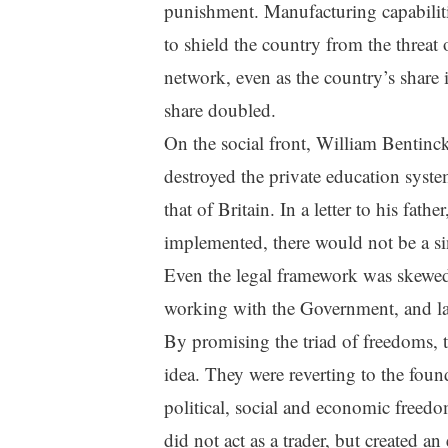
punishment. Manufacturing capabilities
to shield the country from the threat 
network, even as the country’s share 
share doubled.
On the social front, William Bentinc
destroyed the private education system
that of Britain. In a letter to his fat
implemented, there would not be a sin
Even the legal framework was skewe
working with the Government, and la
By promising the triad of freedoms, t
idea. They were reverting to the foun
political, social and economic freedom
did not act as a trader, but created an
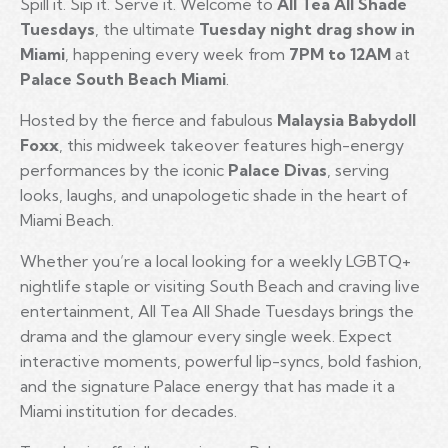
Spill it. Sip it. Serve it. Welcome to
All Tea All Shade
Tuesdays
, the ultimate
Tuesday night drag show in
Miami
, happening every week from
7PM to 12AM
at
Palace South Beach Miami
.
Hosted by the fierce and fabulous
Malaysia Babydoll
Foxx
, this midweek takeover features high-energy
performances by the iconic
Palace Divas
, serving
looks, laughs, and unapologetic shade in the heart of
Miami Beach.
Whether you’re a local looking for a weekly LGBTQ+
nightlife staple or visiting South Beach and craving live
entertainment, All Tea All Shade Tuesdays brings the
drama and the glamour every single week. Expect
interactive moments, powerful lip-syncs, bold fashion,
and the signature Palace energy that has made it a
Miami institution for decades.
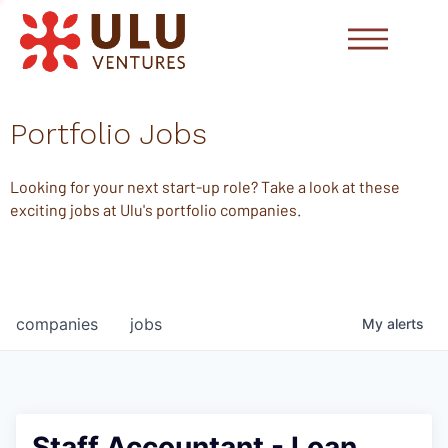
Portfolio Jobs
Looking for your next start-up role? Take a look at these
exciting jobs at Ulu's portfolio companies.
companies
jobs
My
alerts
Staff Accountant - Loan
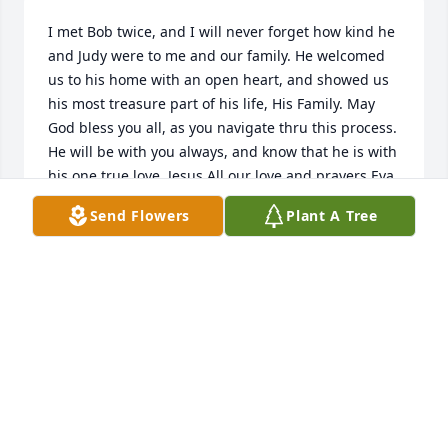
I met Bob twice, and I will never forget how kind he 
and Judy were to me and our family. He welcomed 
us to his home with an open heart, and showed us 
his most treasure part of his life, His Family. May 
God bless you all, as you navigate thru this process. 
He will be with you always, and know that he is with 
his one true love, Jesus.All our love and prayers,Eva 
Hardin & Family
Send Flowers
Plant A Tree
EVA HARDIN
May 03, 2025
I met Bob at WAlmart as well as Judy and I got to 
know them  so well my husband and I considered 
them our friends , he was always smiling and such 
a gentleman. What a wonderful man . We are filled 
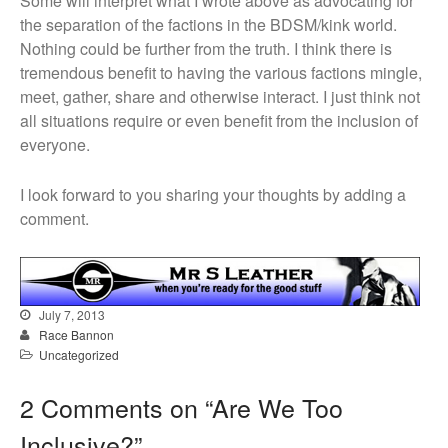
Some will interpret what I wrote above as advocating for
the separation of the factions in the BDSM/kink world.
Nothing could be further from the truth. I think there is
tremendous benefit to having the various factions mingle,
meet, gather, share and otherwise interact. I just think not
all situations require or even benefit from the inclusion of
everyone.
I look forward to you sharing your thoughts by adding a
comment.
July 7, 2013
Race Bannon
Uncategorized
2 Comments on “
Are We Too
Inclusive?
”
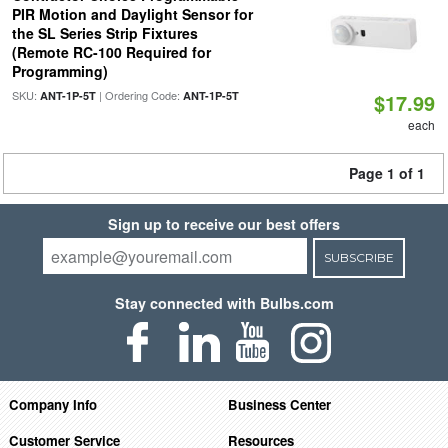
PIR Motion and Daylight Sensor for
the SL Series Strip Fixtures
(Remote RC-100 Required for
Programming)
SKU:
| Ordering Code:
ANT-1P-5T
ANT-1P-5T
$17.99
each
Page 1 of 1
Sign up to receive our best offers
SUBSCRIBE
Stay connected with Bulbs.com
Company Info
Business Center
Customer Service
Resources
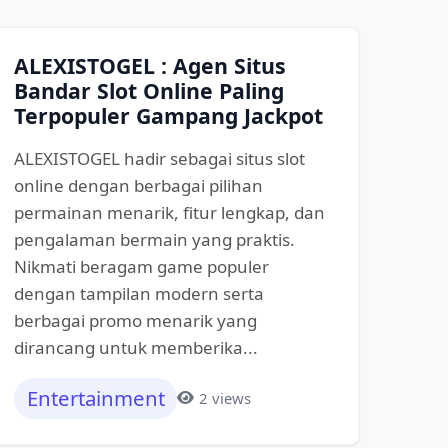
ALEXISTOGEL : Agen Situs
Bandar Slot Online Paling
Terpopuler Gampang Jackpot
ALEXISTOGEL hadir sebagai situs slot
online dengan berbagai pilihan
permainan menarik, fitur lengkap, dan
pengalaman bermain yang praktis.
Nikmati beragam game populer
dengan tampilan modern serta
berbagai promo menarik yang
dirancang untuk memberika...
Entertainment
2 views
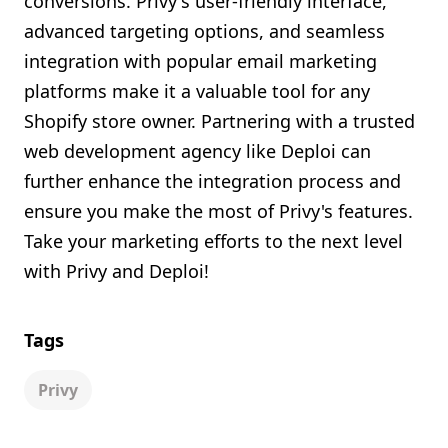
conversions. Privy's user-friendly interface,
advanced targeting options, and seamless
integration with popular email marketing
platforms make it a valuable tool for any
Shopify store owner. Partnering with a trusted
web development agency like Deploi can
further enhance the integration process and
ensure you make the most of Privy's features.
Take your marketing efforts to the next level
with Privy and Deploi!
Tags
Privy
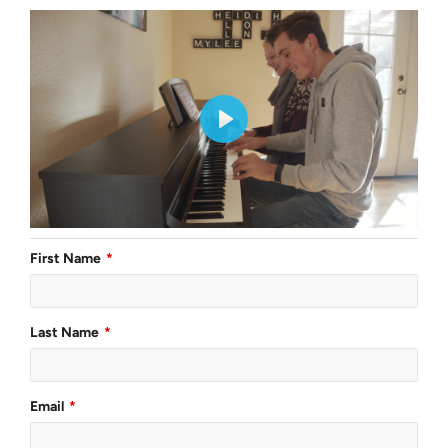
First Name
Last Name
Email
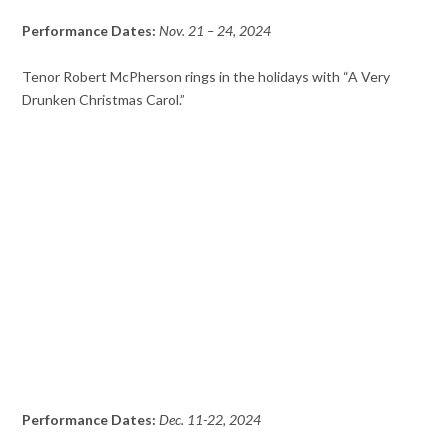
Performance Dates:
Nov. 21 – 24, 2024
Tenor Robert McPherson rings in the holidays with “A Very
Drunken Christmas Carol.”
Performance Dates:
Dec. 11-22, 2024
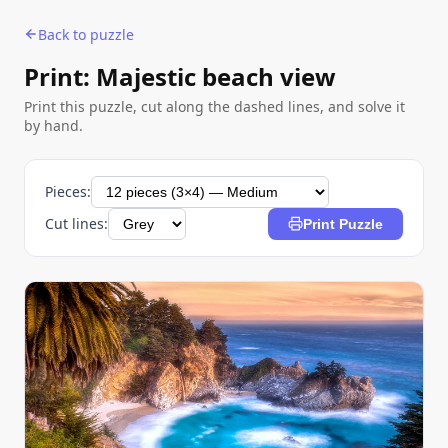
Back to puzzle
Print: Majestic beach view
Print this puzzle, cut along the dashed lines, and solve it
by hand.
Pieces:
Cut lines:
Print Puzzle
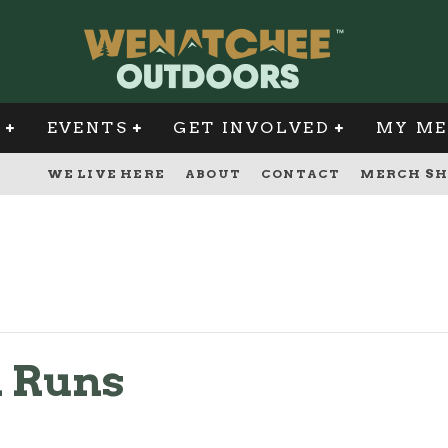
G
EVENTS
GET INVOLVED
MY ME
WE LIVE HERE
ABOUT
CONTACT
MERCH SH
l Runs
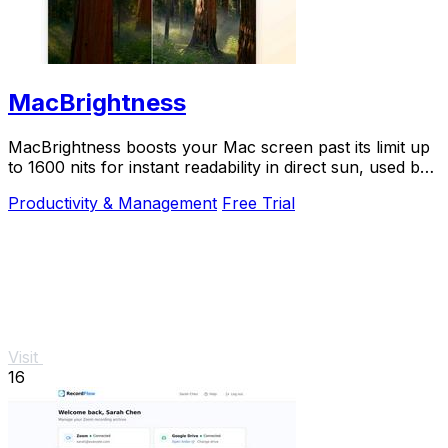
MacBrightness
MacBrightness boosts your Mac screen past its limit up
to 1600 nits for instant readability in direct sun, used by
thousands.
Productivity & Management
Free Trial
Visit
16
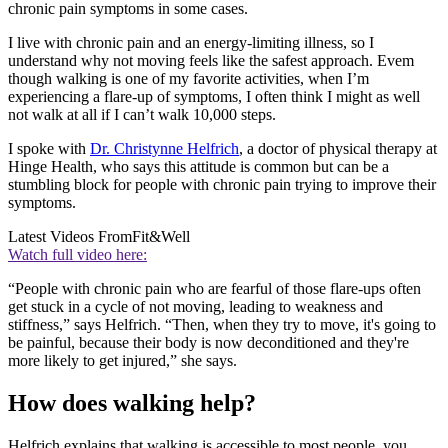
chronic pain symptoms in some cases.
I live with chronic pain and an energy-limiting illness, so I
understand why not moving feels like the safest approach. Evem
though walking is one of my favorite activities, when I’m
experiencing a flare-up of symptoms, I often think I might as well
not walk at all if I can’t walk 10,000 steps.
I spoke with
Dr. Christynne Helfrich
, a doctor of physical therapy at
Hinge Health, who says this attitude is common but can be a
stumbling block for people with chronic pain trying to improve their
symptoms.
Latest Videos From
Fit&Well
Watch full video here:
“People with chronic pain who are fearful of those flare-ups often
get stuck in a cycle of not moving, leading to weakness and
stiffness,” says Helfrich. “Then, when they try to move, it's going to
be painful, because their body is now deconditioned and they're
more likely to get injured,” she says.
How does walking help?
Helfrich explains that walking is accessible to most people, you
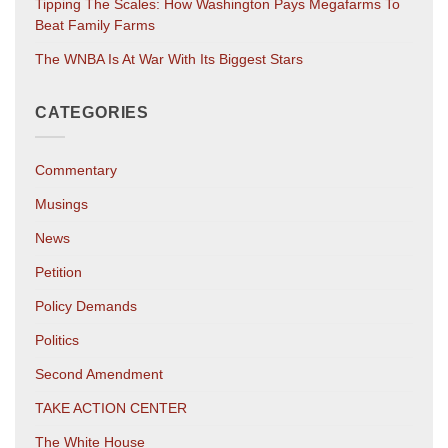
Tipping The Scales: How Washington Pays Megafarms To
Beat Family Farms
The WNBA Is At War With Its Biggest Stars
CATEGORIES
Commentary
Musings
News
Petition
Policy Demands
Politics
Second Amendment
TAKE ACTION CENTER
The White House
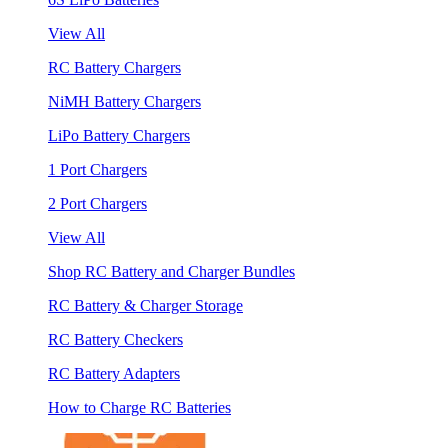
View All
RC Battery Chargers
NiMH Battery Chargers
LiPo Battery Chargers
1 Port Chargers
2 Port Chargers
View All
Shop RC Battery and Charger Bundles
RC Battery & Charger Storage
RC Battery Checkers
RC Battery Adapters
How to Charge RC Batteries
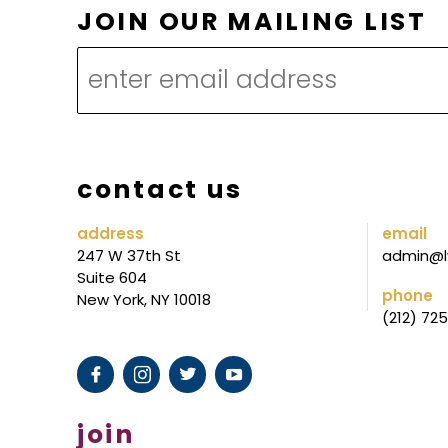
M
JOIN OUR MAILING LIST
A
I
L
I
N
contact us
G
*
address
email
247 W 37th St
admin@l
M
Suite 604
A
phone
New York, NY 10018
(212) 72
I
L
I
N
join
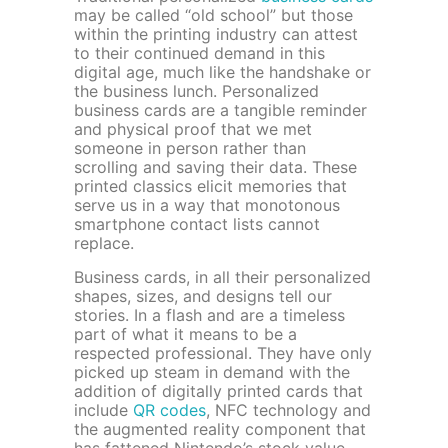
may be called “old school” but those
within the printing industry can attest
to their continued demand in this
digital age, much like the handshake or
the business lunch. Personalized
business cards are a tangible reminder
and physical proof that we met
someone in person rather than
scrolling and saving their data. These
printed classics elicit memories that
serve us in a way that monotonous
smartphone contact lists cannot
replace.
Business cards, in all their personalized
shapes, sizes, and designs tell our
stories. In a flash and are a timeless
part of what it means to be a
respected professional. They have only
picked up steam in demand with the
addition of digitally printed cards that
include
QR codes
, NFC technology and
the augmented reality component that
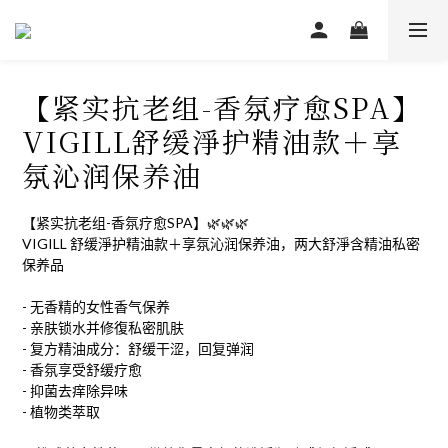
【紧实抗老组-香氛疗愈SPA】
VIGILL舒缓淨护精油款＋享
氛沁润保养油
【紧实抗老组-香氛疗愈SPA】🌿🌿🌿
VIGILL 舒缓淨护精油款＋享氛沁润保养油，两大舒淨含精油私密
保养品
- 无香精的女性香气保养
- 亲肤锁水并修復私密肌肤
- 复方精油成分：舒缓干涩，回复弹润
- 香氛享受舒缓疗愈
- 抑菌去痒除异味
- 植物类萃取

• [Prompt]
Count the lines in the entries that hold the word "always", and give nothing but the total.

• [Task result]
2